Why is this study so important? First, it confirms, in a well-controlled trial with hypoglycemia induction from exercise, that our current technology using LGS is adequate to reduce the duration of hypoglycemia in adult patients with type 1 diabetes already using CSII. Moreover, it seems reasonable to assume that as CGM technology improves, even more hypoglycemia will be prevented. Second, although hypoglycemia was minimized in this study, it was not prevented. Given the massive peripheral glucose disposal with exercise and the long duration of our current insulin formulations, this was no surprise. Finally, and perhaps most importantly, this current system was shown to be safe. This is also expected given the kinetics of the insulin during a 2-h suspension of insulin as noted above.
What next? Many of us are still in scratching our heads that this system using LGS has been available in the United Kingdom since September 2009 yet is still not approved in the United States. Even though the frequency of severe hypoglycemia has decreased with improved insulin delivery strategies and the introduction of insulin analogs, hypoglycemia remains far too common. In the secondary cohort (baseline glycosylated hemoglobin <7%) of the Juvenile Diabetes Research Foundation CGM study, hypoglycemia (<70 mg/dL) was present 6.3% of the time (1.5 h/day). 10 In another population of well-controlled type 1 diabetes patients, nocturnal hypoglycemia occurred in over half of the patients. 11 What we do not know definitively is mortality from hypoglycemia in our current era of insulin therapy. But we know it occurs, and even one death is too many.

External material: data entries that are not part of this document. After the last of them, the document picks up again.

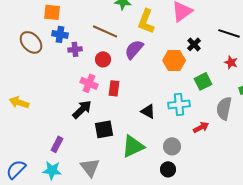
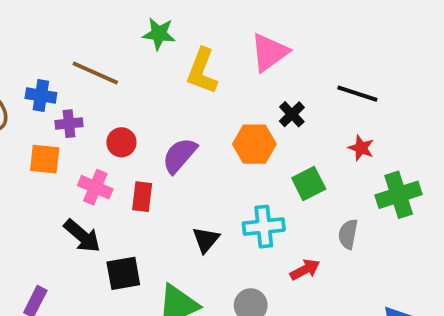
orange square: (52, 12) -> (45, 159), moved
brown line: (105, 31) -> (95, 73), moved
purple semicircle: (134, 49) -> (180, 155), moved
gray semicircle: (224, 108) -> (348, 234), size x0.7
black arrow: (82, 109) -> (82, 236), turned 85
black triangle: (148, 111) -> (206, 240), turned 42

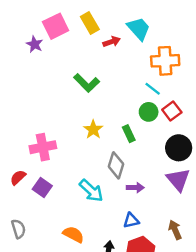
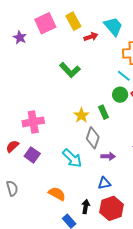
purple star: (34, 44) -> (20, 37), moved
yellow star: (93, 130) -> (81, 115), moved

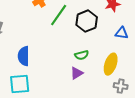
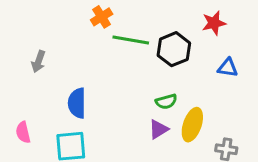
green line: (59, 15) -> (131, 40), turned 65
yellow ellipse: (111, 64) -> (192, 125), moved

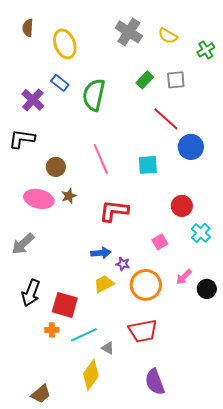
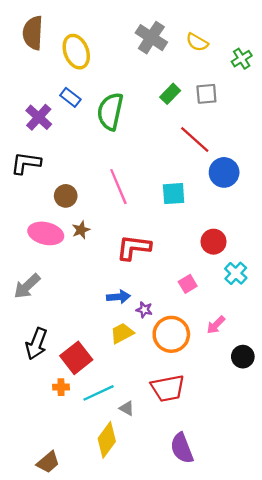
brown semicircle: (28, 28) -> (33, 33), size x1.6
black circle: (207, 289) -> (243, 357), moved
red square: (65, 305) -> (76, 358), turned 36

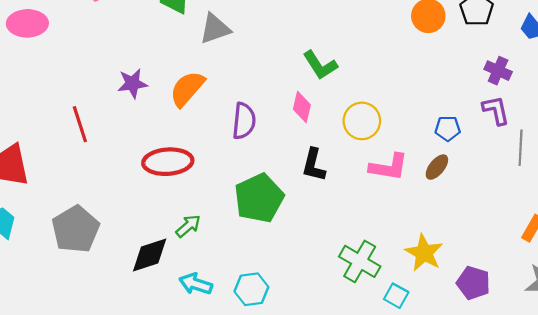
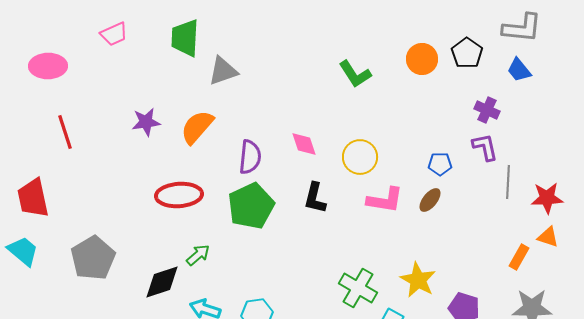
green L-shape: (320, 65) -> (355, 74), moved
pink diamond: (302, 107) -> (304, 144), turned -32
red line: (80, 124) -> (65, 132), moved
green pentagon: (259, 198) -> (251, 206), moved

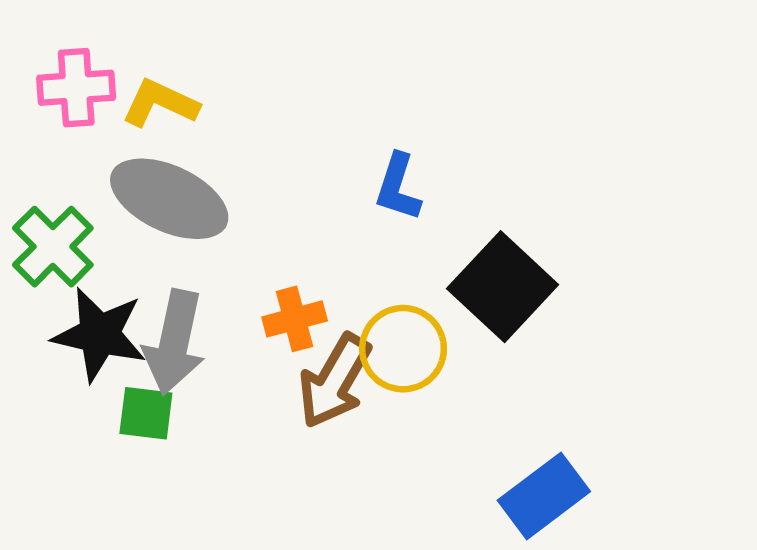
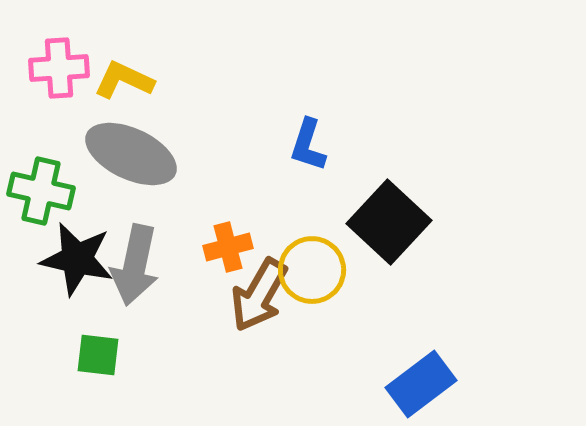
green cross: (53, 247) -> (41, 191), turned -32
green square: (146, 413) -> (98, 355), moved

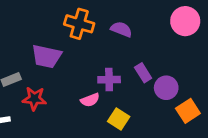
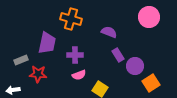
purple semicircle: (121, 29) -> (109, 32), moved
purple trapezoid: (47, 56) -> (47, 43), turned -90
purple cross: (109, 80) -> (75, 55), moved

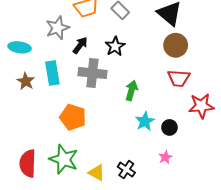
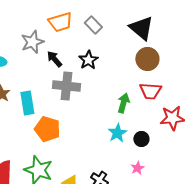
black arrow: (80, 45) -> (54, 59), turned -78
cyan rectangle: (52, 73) -> (27, 103), moved
green arrow: (131, 90) -> (123, 103), moved

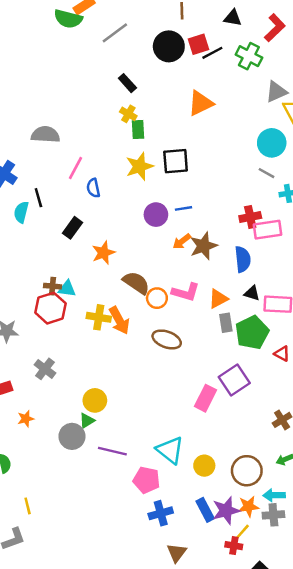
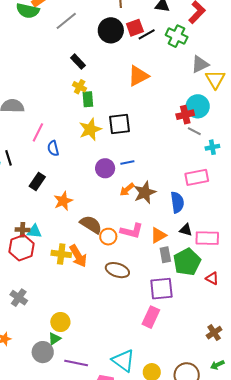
red cross: (250, 217) -> (185, 115), moved
purple square: (234, 380) -> (161, 289), moved, turned 30

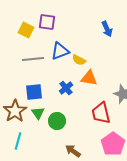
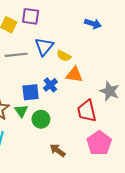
blue arrow: (107, 29) -> (93, 24), turned -49
blue triangle: (60, 51) -> (44, 46), turned -30
blue square: (34, 92) -> (31, 92), moved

In June 2011, the U.S. Food and Drug Administration released a draft guidance for industry for investigational device exemptions and premarket approval applications for LGS systems. 12 Required patient populations for study, primary end points, and trial designs were defined. However, because this is a draft guidance, it is unclear what the pivotal trials will look like. There has been much concern from the diabetes community about these initial guidelines, but we still await a final draft. Meanwhile, money continues to be spent on new studies that may not adequately address relevant questions, patients who could benefit from this technology remain without access, and, more chillingly, the sponsor could find the business strategy so ominous that this entire area of research be abandoned. This worst-case scenario could portend a similar future for development of a true “artificial pancreas” should the regulatory pathways become too difficult and expensive.
In the meantime, the ASPIRE study provides one more piece of information that, indeed, LGS can reduce exercise-induced hypoglycemic exposure. It is hoped that there will be more data provided quickly so that those patients who can benefit from LGS will have access.